The topics covered by the highly cited articles in this collection furthermore demonstrate a breadth of applications for meningiomas (Fig. 2). Earlier articles tended to focus on the application of Gamma Knife radiosurgery to recurrent and residual meningiomas, but many now cover the use of Gamma Knife radiosurgery as an upfront treatment for patients harboring meningiomas. Also, the Gamma Knife is the most versatile of all neurosurgical approaches for the treatment of meningiomas, because radiation can reasonably be delivered to meningiomas in virtually all intracranial locations. No other single neurosurgical approach has the range of efficacy and safety for variously situated meningiomas that the Gamma Knife has demonstrated in these articles.

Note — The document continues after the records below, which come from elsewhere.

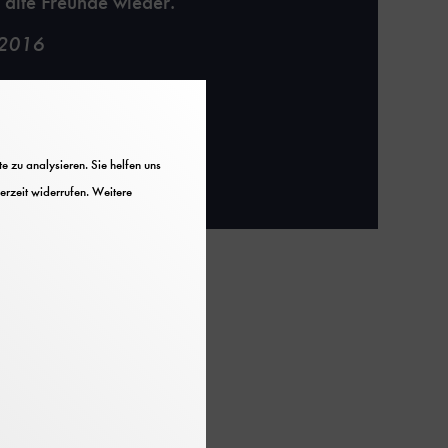
e alte Freunde wieder.
 2016
 zu analysieren. Sie helfen uns
erzeit widerrufen. Weitere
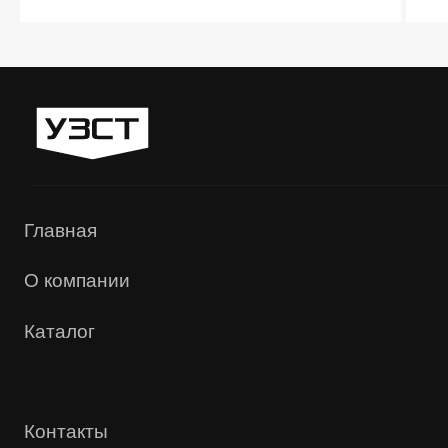
«УЗСТ» 2026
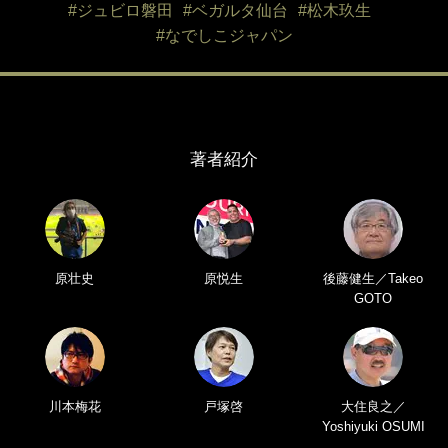
#ジュビロ磐田
#ベガルタ仙台
#松木玖生
#なでしこジャパン
著者紹介
原壮史
原悦生
後藤健生／Takeo
GOTO
川本梅花
戸塚啓
大住良之／
Yoshiyuki OSUMI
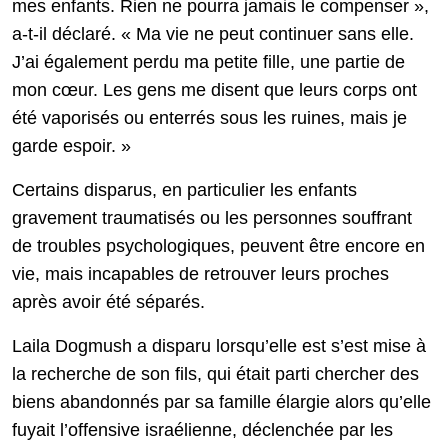
mes enfants. Rien ne pourra jamais le compenser »,
a-t-il déclaré. « Ma vie ne peut continuer sans elle.
J’ai également perdu ma petite fille, une partie de
mon cœur. Les gens me disent que leurs corps ont
été vaporisés ou enterrés sous les ruines, mais je
garde espoir. »
Certains disparus, en particulier les enfants
gravement traumatisés ou les personnes souffrant
de troubles psychologiques, peuvent être encore en
vie, mais incapables de retrouver leurs proches
après avoir été séparés.
Laila Dogmush a disparu lorsqu’elle est s’est mise à
la recherche de son fils, qui était parti chercher des
biens abandonnés par sa famille élargie alors qu’elle
fuyait l’offensive israélienne, déclenchée par les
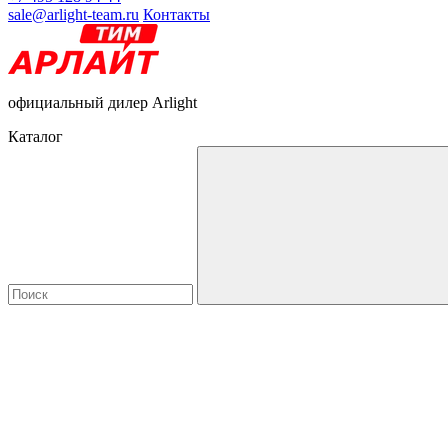
sale@arlight-team.ru
Контакты
официальный дилер Arlight
Каталог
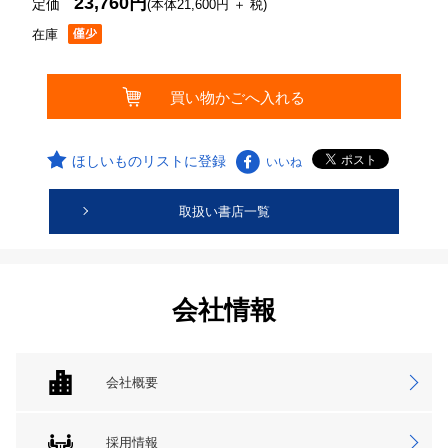
23,760円
定価
(本体21,600円 ＋ 税)
在庫
ほしいものリストに登録
いいね
取扱い書店一覧
会社情報
会社概要
採用情報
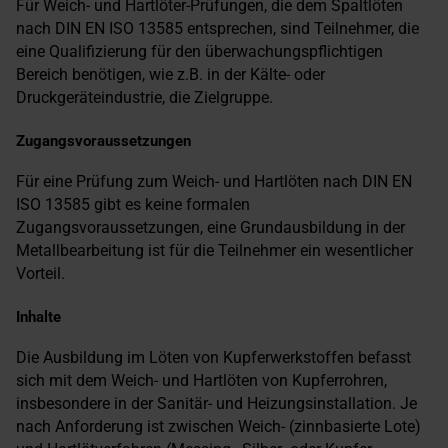
Für Weich- und Hartlöter-Prüfungen, die dem Spaltlöten
nach DIN EN ISO 13585 entsprechen, sind Teilnehmer, die
eine Qualifizierung für den überwachungspflichtigen
Bereich benötigen, wie z.B. in der Kälte- oder
Druckgeräteindustrie, die Zielgruppe.
Zugangsvoraussetzungen
Für eine Prüfung zum Weich- und Hartlöten nach DIN EN
ISO 13585 gibt es keine formalen
Zugangsvoraussetzungen, eine Grundausbildung in der
Metallbearbeitung ist für die Teilnehmer ein wesentlicher
Vorteil.
Inhalte
Die Ausbildung im Löten von Kupferwerkstoffen befasst
sich mit dem Weich- und Hartlöten von Kupferrohren,
insbesondere in der Sanitär- und Heizungsinstallation. Je
nach Anforderung ist zwischen Weich- (zinnbasierte Lote)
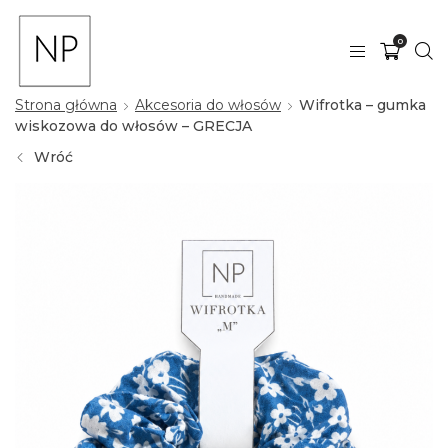
0
Strona główna
Akcesoria do włosów
Wifrotka – gumka
wiskozowa do włosów – GRECJA
Wróć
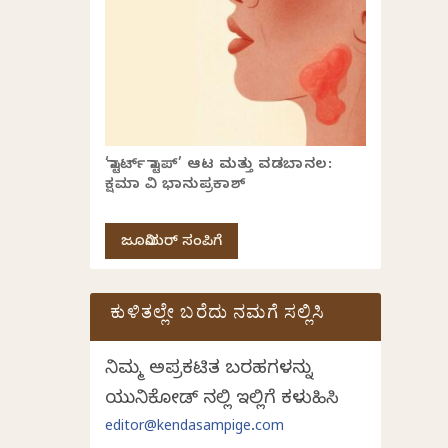
‘ಸ್ಟಾರ್ಟ್ ಸ್ಟಾಪ್’ ಆಟ ಮತ್ತು ವಡಬಾನಲ:
ಕ್ಷಮಾ ವಿ ಭಾನುಪ್ರಕಾಶ್
ಜೂನಿಯರ್ ಸಂಪಿಗೆ
ಕುಳಿತಲ್ಲೇ ಬರೆದು ನಮಗೆ ಸಲ್ಲಿಸಿ
ನಿಮ್ಮ ಅಪ್ರಕಟಿತ ಬರಹಗಳನ್ನು
ಯುನಿಕೋಡ್ ನಲ್ಲಿ ಇಲ್ಲಿಗೆ ಕಳುಹಿಸಿ
editor@kendasampige.com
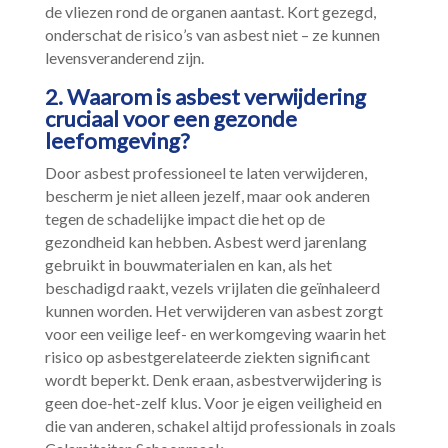
de vliezen rond de organen aantast.​ Kort gezegd,
onderschat de risico’s van asbest niet – ze kunnen
levensveranderend zijn.​
2.​ Waarom is asbest verwijdering
cruciaal voor een gezonde
leefomgeving?
Door asbest professioneel te laten verwijderen,
bescherm je niet alleen jezelf, maar ook anderen
tegen de schadelijke impact die het op de
gezondheid kan hebben.​ Asbest werd jarenlang
gebruikt in bouwmaterialen en kan, als het
beschadigd raakt, vezels vrijlaten die geïnhaleerd
kunnen worden.​ Het verwijderen van asbest zorgt
voor een veilige leef- en werkomgeving waarin het
risico op asbestgerelateerde ziekten significant
wordt beperkt.​ Denk eraan, asbestverwijdering is
geen doe-het-zelf klus.​ Voor je eigen veiligheid en
die van anderen, schakel altijd professionals in zoals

The current collection of highly cited works provides us with the opportunity to reflect on past efforts in the field of Gamma Knife radiosurgery. It should also give neurosurgeons a sense of pride and satisfaction with the progress made in revolutionizing the treatment approach for patients harboring intracranial meningiomas. Neurosurgical treatment should never be worse for meningioma patients than the underlying disease. Gamma Knife radiosurgery has become a mainstay of treatment for patients with benign, atypical, and malignant meningiomas at the time of recurrence and in appropriately selected cases as the primary treatment. The current JNS supplement perhaps most importantly gives us a glimpse of the trends and advances to come in this field. There is no doubt that future refinements in Gamma Knife radiosurgery for meningiomas and myriad other indications will be chronicled in the JNS. With Gamma Knife radiosurgery for meningiomas, the best is yet to come.